Working with Temporal Datetime Columns

Note

You can follow along this tutorial in a Jupyter notebook. [Github] [Binder]

This is a tutorial on how to prepare temporal data for use with Lux. To display temporal fields in Lux, the column must be converted into Pandas’s datetime objects.

Converting Strings to Datetime objects

To convert column referencing dates/times into datetime objects, we use pd.to_datetime , as follows:

pd.to_datetime(['2020-01-01', '2020-01-15', '2020-02-01'],format="%Y-%m-%d")

As a toy example, a dataframe might contain a date attribute as strings of dates:

df = pd.DataFrame({'date': ['2020-02-01', '2020-03-01', '2020-04-01', '2020-05-01','2020-06-01',],
           'value': [10.5,15.2,20.3,25.2, 14.2]})

By default, the date attribute is detected as an object type as Pandas’s data type dtype :

df.dtypes
add screenshot

Since date is detected as an object type in Pandas, the date field is recognized as a nominal field in Lux, instead of a temporal field:

df.data_type
add screenshot

The typing has implications on the generated visualizations, since nominal chart types are displayed as bar charts, whereas temporal fields are plotted as time series line charts.

vis = Vis(["date","value"],df)
vis
add screenshot

To fix this, we can convert the date column into a datetime object by doing:

df['date'] = pd.to_datetime(df['date'],format="%Y-%m-%d")
df['date']
add screenshot

After changing the Pandas data type to datetime, we see that date field is recognized as temporal fields in Lux.

df.data_type
add screenshot
vis.refresh_source(df)
vis
add screenshot

Advanced Date Manipulation

You might notice earlier that all the dates in our example dataset are the first of the month.
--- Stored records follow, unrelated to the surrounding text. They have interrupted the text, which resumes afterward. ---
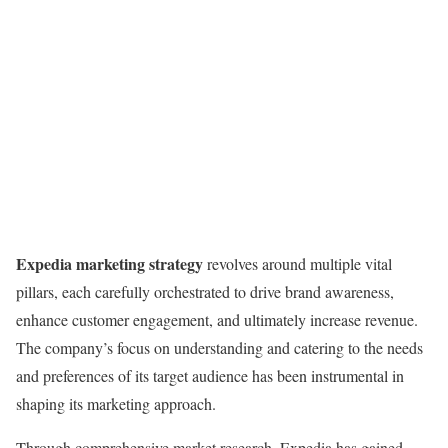
Expedia marketing strategy
revolves around multiple vital
pillars, each carefully orchestrated to drive brand awareness,
enhance customer engagement, and ultimately increase revenue.
The company’s focus on understanding and catering to the needs
and preferences of its target audience has been instrumental in
shaping its marketing approach.
Through comprehensive market research, Expedia has gained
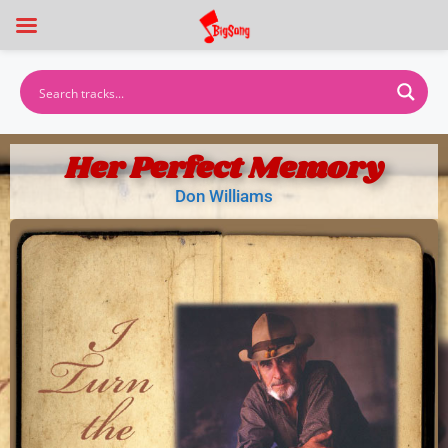
Her Perfect Memory
Don Williams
In this case, there may be situations where we only want to list the year and month, instead of the full date. Here, we look at how to handle these cases.
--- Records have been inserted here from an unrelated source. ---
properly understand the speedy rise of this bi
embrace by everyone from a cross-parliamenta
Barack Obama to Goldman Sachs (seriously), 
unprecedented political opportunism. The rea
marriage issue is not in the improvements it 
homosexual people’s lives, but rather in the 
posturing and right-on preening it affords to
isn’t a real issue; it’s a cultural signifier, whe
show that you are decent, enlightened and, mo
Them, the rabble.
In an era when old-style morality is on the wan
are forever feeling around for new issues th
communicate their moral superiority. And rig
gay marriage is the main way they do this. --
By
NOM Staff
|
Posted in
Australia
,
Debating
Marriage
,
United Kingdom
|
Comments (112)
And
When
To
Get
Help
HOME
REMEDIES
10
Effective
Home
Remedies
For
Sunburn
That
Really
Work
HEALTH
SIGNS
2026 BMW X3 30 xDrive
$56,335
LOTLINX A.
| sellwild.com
Below we look at an example stocks dataset that also has date field with each row representing data for the first of each month.

df = pd.read_csv("https://github.com/lux-org/lux-datasets/blob/master/data/stocks.csv?raw=true")

df.dtypes
add screenshot
vis = Vis(["date","price"],df)
vis
add screenshot

If we only want Lux to output the month and the year, we can convert the column to a PeriodIndex using to_period . The freq argument specifies the granularity of the output. In this case, we are using ‘M’ for monthly. You can find more about how to specify time periods here .

df["date"] = pd.DatetimeIndex(df["date"]).to_period(freq='M')
vis.refresh_source(df)
vis
add screenshot

Specifying Intents With Datetime Fields

The string representation seen in the Dataframe can be used to filter out specific dates.

For example, in the above stocks dataset, we converted the date column to a PeriodIndex. Now the string representation only shows the granularity we want to see. We can use that string representation to filter the dataframe in Pandas:

df[df['date'] == '2008-11']
add screenshot

We can also use the same string representation for specifying an intent in Lux.

vis = Vis(["date=2008-11","price","symbol"],df)
vis
add screenshot